**YOUR OBJECTIVE:** Take the line containing "reakcije pa se" and each line after it through the end of the data below, and return them exactly, minus any pictures.

----- INFORMATION SHOWN

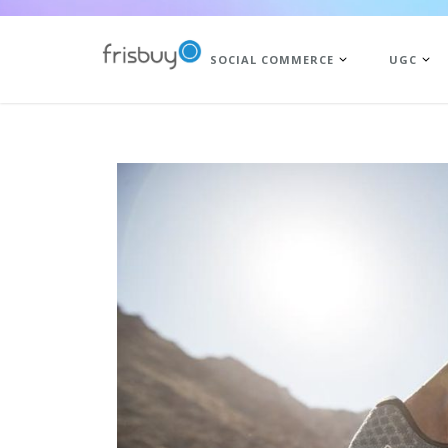
SOCIAL COMMERCE
UGC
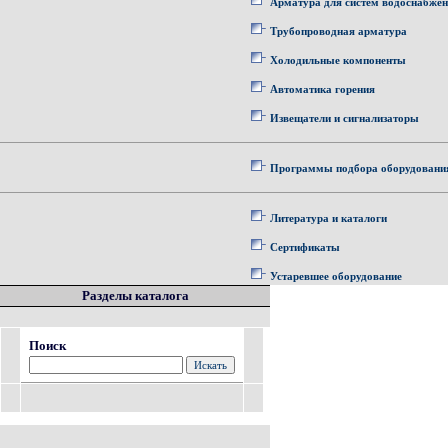
Арматура для систем водоснабже
Трубопроводная арматура
Холодильные компоненты
Автоматика горения
Извещатели и сигнализаторы
Программы подбора оборудовани
Литература и каталоги
Сертификаты
Устаревшее оборудование
Разделы каталога
Поиск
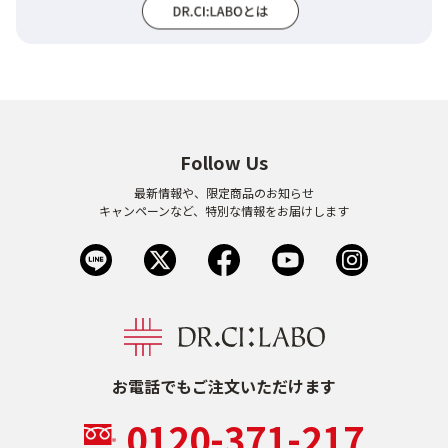
Follow Us
最新情報や、限定商品のお知らせ
キャンペーンなど、特別な情報をお届けします
お電話でもご注文いただけます
0120-371-217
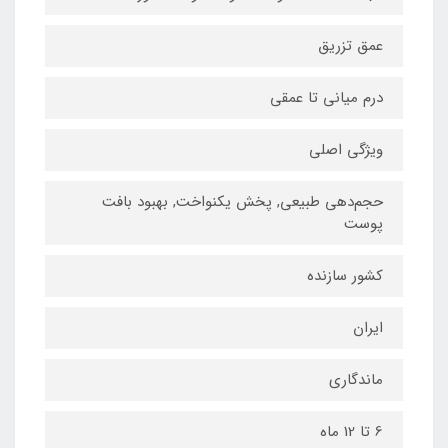
عمق تزریق
درم میانی تا عمقی
ویژگی اصلی
حجم‌دهی طبیعی, پخش یکنواخت, بهبود بافت
پوست
کشور سازنده
ایران
ماندگاری
6 تا 12 ماه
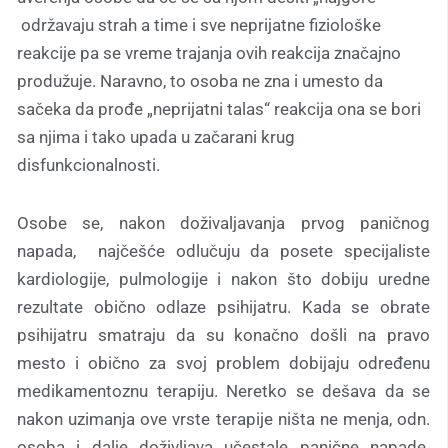
održavaju strah a time i sve neprijatne fiziološke
reakcije pa se vreme trajanja ovih reakcija značajno
produžuje. Naravno, to osoba ne zna i umesto da
sačeka da prođe „neprijatni talas“ reakcija ona se bori
sa njima i tako upada u začarani krug
disfunkcionalnosti.
Osobe se, nakon doživaljavanja prvog paničnog
napada, najčešće odlučuju da posete specijaliste
kardiologije, pulmologije i nakon što dobiju uredne
rezultate obično odlaze psihijatru. Kada se obrate
psihijatru smatraju da su konačno došli na pravo
mesto i obično za svoj problem dobijaju određenu
medikamentoznu terapiju. Neretko se dešava da se
nakon uzimanja ove vrste terapije ništa ne menja, odn.
osoba i dalje doživljava učestale panične napade.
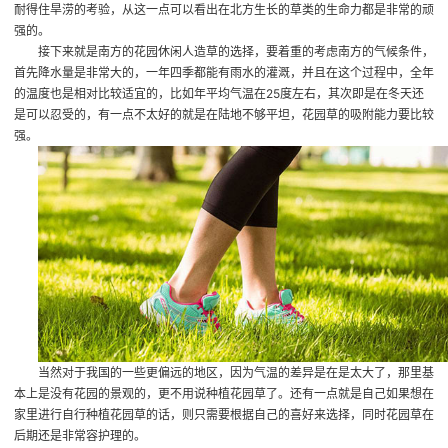
耐得住旱涝的考验，从这一点可以看出在北方生长的草类的生命力都是非常的顽
强的。
接下来就是南方的花园休闲人造草的选择，要着重的考虑南方的气候条件，
首先降水量是非常大的，一年四季都能有雨水的灌溉，并且在这个过程中，全年
的温度也是相对比较适宜的，比如年平均气温在25度左右，其次即是在冬天还
是可以忍受的，有一点不太好的就是在陆地不够平坦，花园草的吸附能力要比较
强。
当然对于我国的一些更偏远的地区，因为气温的差异是在是太大了，那里基
本上是没有花园的景观的，更不用说种植花园草了。还有一点就是自己如果想在
家里进行自行种植花园草的话，则只需要根据自己的喜好来选择，同时花园草在
后期还是非常容护理的。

----------

**EXERCISE OUTPUT:**
reakcije pa se vreme trajanja ovih reakcija značajno
produžuje. Naravno, to osoba ne zna i umesto da
sačeka da prođe „neprijatni talas“ reakcija ona se bori
sa njima i tako upada u začarani krug
disfunkcionalnosti.
Osobe se, nakon doživaljavanja prvog paničnog
napada, najčešće odlučuju da posete specijaliste
kardiologije, pulmologije i nakon što dobiju uredne
rezultate obično odlaze psihijatru. Kada se obrate
psihijatru smatraju da su konačno došli na pravo
mesto i obično za svoj problem dobijaju određenu
medikamentoznu terapiju. Neretko se dešava da se
nakon uzimanja ove vrste terapije ništa ne menja, odn.
osoba i dalje doživljava učestale panične napade.
耐得住旱涝的考验，从这一点可以看出在北方生长的草类的生命力都是非常的顽
强的。
接下来就是南方的花园休闲人造草的选择，要着重的考虑南方的气候条件，
首先降水量是非常大的，一年四季都能有雨水的灌溉，并且在这个过程中，全年
的温度也是相对比较适宜的，比如年平均气温在25度左右，其次即是在冬天还
是可以忍受的，有一点不太好的就是在陆地不够平坦，花园草的吸附能力要比较
强。
当然对于我国的一些更偏远的地区，因为气温的差异是在是太大了，那里基
本上是没有花园的景观的，更不用说种植花园草了。还有一点就是自己如果想在
家里进行自行种植花园草的话，则只需要根据自己的喜好来选择，同时花园草在
后期还是非常容护理的。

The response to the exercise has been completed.